Comedy career
- Medium: Standup
- Website: gregjohnson.tv

= Greg Johnson (comedian) =

Greg Johnson is an American stand-up comedian, actor and TV host.

==Early life==
Johnson grew up in Wellesley, Massachusetts and attended The Roxbury Latin School in West Roxbury, Massachusetts. Johnson has two siblings, Neil and Brian.

==Career==
Johnson began his comedy career in Boston at age 17. Upon moving to New York City, he hosted a weekly show at Manhattan night club Rififi, performing alongside comedians such as David Cross, Aziz Ansari, Hannibal Buress, Kristen Schaal, Chelsea Peretti and Jenny Slate. The "Greg Johnson and Larry Murphy Show" at Rififi was named Best Variety Show by the ECNY Awards.

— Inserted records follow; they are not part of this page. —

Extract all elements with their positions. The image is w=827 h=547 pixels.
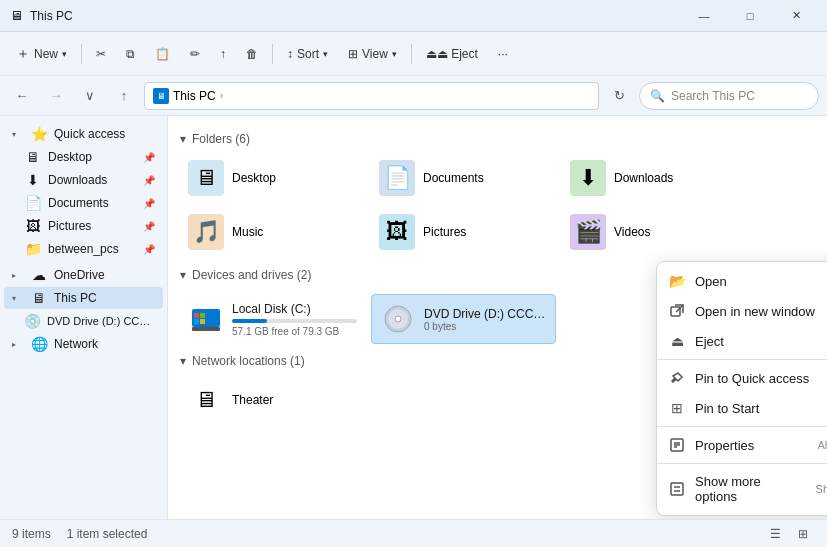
refresh-button[interactable]: ↻	[605, 82, 633, 110]
folder-videos[interactable]: 🎬 Videos	[562, 208, 747, 256]
status-selected: 1 item selected	[67, 527, 148, 541]
ctx-pin-quick[interactable]: Pin to Quick access	[657, 363, 827, 393]
drive-c-bar	[232, 319, 357, 323]
main-layout: ▾ ⭐ Quick access 🖥 Desktop 📌 ⬇ Downloads…	[0, 116, 827, 519]
path-chevron: ›	[220, 90, 223, 101]
drive-dvd[interactable]: DVD Drive (D:) CCCOM... 0 bytes	[371, 294, 556, 344]
close-button[interactable]: ✕	[773, 0, 819, 32]
cut-button[interactable]: ✂	[88, 43, 114, 65]
window-controls: — □ ✕	[681, 0, 819, 32]
folder-music-icon: 🎵	[188, 214, 224, 250]
folder-desktop-icon: 🖥	[188, 160, 224, 196]
status-items: 9 items	[12, 527, 51, 541]
paste-button[interactable]: 📋	[147, 43, 178, 65]
back-button[interactable]: ←	[8, 82, 36, 110]
folder-pictures-label: Pictures	[423, 225, 466, 239]
drive-c[interactable]: Local Disk (C:) 57.1 GB free of 79.3 GB	[180, 294, 365, 344]
sidebar-item-quick-access[interactable]: ▾ ⭐ Quick access	[4, 123, 163, 145]
grid-view-button[interactable]: ⊞	[791, 522, 815, 546]
folder-downloads[interactable]: ⬇ Downloads	[562, 154, 747, 202]
up-button[interactable]: ↑	[110, 82, 138, 110]
ctx-sep2	[657, 426, 827, 427]
rename-icon: ✏	[190, 47, 200, 61]
ctx-properties-shortcut: Alt+Enter	[817, 439, 827, 451]
view-controls: ☰ ⊞	[763, 522, 815, 546]
app-icon: 🖥	[8, 8, 24, 24]
pictures-icon: 🖼	[24, 218, 42, 234]
maximize-button[interactable]: □	[727, 0, 773, 32]
view-icon: ⊞	[348, 47, 358, 61]
theater-label: Theater	[232, 393, 273, 407]
ctx-show-more-shortcut: Shift+F10	[816, 483, 827, 495]
downloads-icon: ⬇	[24, 172, 42, 188]
sidebar-item-desktop[interactable]: 🖥 Desktop 📌	[4, 146, 163, 168]
search-icon: 🔍	[650, 89, 665, 103]
pin-start-icon: ⊞	[669, 400, 685, 416]
minimize-button[interactable]: —	[681, 0, 727, 32]
eject-button[interactable]: ⏏ ⏏ Eject	[418, 43, 486, 65]
folder-pictures[interactable]: 🖼 Pictures	[371, 208, 556, 256]
sidebar-item-pictures[interactable]: 🖼 Pictures 📌	[4, 215, 163, 237]
folder-music[interactable]: 🎵 Music	[180, 208, 365, 256]
share-icon: ↑	[220, 47, 226, 61]
copy-button[interactable]: ⧉	[118, 43, 143, 65]
sidebar-item-downloads[interactable]: ⬇ Downloads 📌	[4, 169, 163, 191]
onedrive-icon: ☁	[30, 267, 48, 283]
recent-button[interactable]: ∨	[76, 82, 104, 110]
ctx-open[interactable]: 📂 Open Enter	[657, 266, 827, 296]
drive-dvd-size: 0 bytes	[424, 321, 547, 332]
share-button[interactable]: ↑	[212, 43, 234, 65]
pin-icon5: 📌	[143, 244, 155, 255]
sort-button[interactable]: ↕ Sort ▾	[279, 43, 336, 65]
open-icon: 📂	[669, 273, 685, 289]
chevron-icon-net: ▸	[12, 340, 24, 349]
ctx-eject-icon: ⏏	[669, 333, 685, 349]
more-button[interactable]: ···	[490, 43, 516, 65]
path-icon: 🖥	[153, 88, 169, 104]
network-label: Network	[54, 337, 98, 351]
rename-button[interactable]: ✏	[182, 43, 208, 65]
address-bar: ← → ∨ ↑ 🖥 This PC › ↻ 🔍 Search This PC	[0, 76, 827, 116]
sidebar-item-between-pcs[interactable]: 📁 between_pcs 📌	[4, 238, 163, 260]
folder-pictures-icon: 🖼	[379, 214, 415, 250]
ctx-pin-start-label: Pin to Start	[695, 401, 827, 416]
ctx-open-new-window[interactable]: Open in new window	[657, 296, 827, 326]
eject-icon: ⏏	[426, 47, 437, 61]
folder-documents[interactable]: 📄 Documents	[371, 154, 556, 202]
pin-quick-icon	[669, 370, 685, 386]
paste-icon: 📋	[155, 47, 170, 61]
sidebar-item-network[interactable]: ▸ 🌐 Network	[4, 333, 163, 355]
ctx-open-label: Open	[695, 274, 827, 289]
path-text: This PC	[173, 89, 216, 103]
new-icon: ＋	[16, 45, 30, 63]
window-title: This PC	[30, 9, 681, 23]
between-pcs-label: between_pcs	[48, 242, 119, 256]
sidebar-item-documents[interactable]: 📄 Documents 📌	[4, 192, 163, 214]
toolbar: ＋ New ▾ ✂ ⧉ 📋 ✏ ↑ 🗑 ↕ Sort ▾ ⊞ View ▾ ⏏ …	[0, 32, 827, 76]
folders-section-header[interactable]: ▾ Folders (6)	[180, 132, 815, 146]
view-button[interactable]: ⊞ View ▾	[340, 43, 405, 65]
ctx-properties[interactable]: Properties Alt+Enter	[657, 430, 827, 460]
dvd-label: DVD Drive (D:) CCCOMA_X6	[47, 315, 155, 327]
address-path[interactable]: 🖥 This PC ›	[144, 82, 599, 110]
ctx-pin-start[interactable]: ⊞ Pin to Start	[657, 393, 827, 423]
copy-icon: ⧉	[126, 47, 135, 61]
folder-desktop[interactable]: 🖥 Desktop	[180, 154, 365, 202]
folder-downloads-label: Downloads	[614, 171, 673, 185]
search-box[interactable]: 🔍 Search This PC	[639, 82, 819, 110]
ctx-eject[interactable]: ⏏ Eject	[657, 326, 827, 356]
show-more-icon	[669, 481, 685, 497]
sidebar-item-this-pc[interactable]: ▾ 🖥 This PC	[4, 287, 163, 309]
forward-button[interactable]: →	[42, 82, 70, 110]
new-button[interactable]: ＋ New ▾	[8, 41, 75, 67]
sidebar-item-onedrive[interactable]: ▸ ☁ OneDrive	[4, 264, 163, 286]
list-view-button[interactable]: ☰	[763, 522, 787, 546]
chevron-drives: ▾	[180, 268, 186, 282]
folder-desktop-label: Desktop	[232, 171, 276, 185]
pin-icon2: 📌	[143, 175, 155, 186]
ctx-show-more[interactable]: Show more options Shift+F10	[657, 467, 827, 511]
folder-videos-icon: 🎬	[570, 214, 606, 250]
delete-button[interactable]: 🗑	[238, 43, 266, 65]
ctx-sep3	[657, 463, 827, 464]
sidebar-item-dvd[interactable]: 💿 DVD Drive (D:) CCCOMA_X6	[4, 310, 163, 332]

Johnson has made appearances on the television programs Last Week Tonight with John Oliver on HBO and IFC's The Whitest Kids U' Know. He has also appeared in the feature films Adventures in Comedy and Adult Beginners starring Nick Kroll and Rose Byrne. He has performed live with The Whitest Kids U' Know, comedian Trevor Moore, as part of the Eugene Mirman Comedy Festival, and in venues nationwide including Gramercy Theater in New York City, Wilbur Theater in Boston, Massachusetts, and Shubert Theatre in New Haven, Connecticut. Johnson formerly hosted the talk radio show Get in Bed weeknights on Sirius Satellite Radio. He hosts the daily live television news show BK Live on BRIC TV, the cable TV and digital network of BRIC Arts Media. In 2015, Johnson began producing and starring in the television series Stand Up Brooklyn with Greg Johnson on BRIC TV, based on his weekly live comedy series.

Brooklyn Magazine called Johnson one of The 50 Funniest People in Brooklyn. New York magazine said, "It's a wonder Greg Johnson gets any sleep," about his comedy hosting, blogging and Twitter activity. Brooklyn Vegan called Johnson "a classic stand-up comedian who is all about economical and brilliant set-up and delivery."

==Personal life==
Johnson lives in Park Slope, Brooklyn.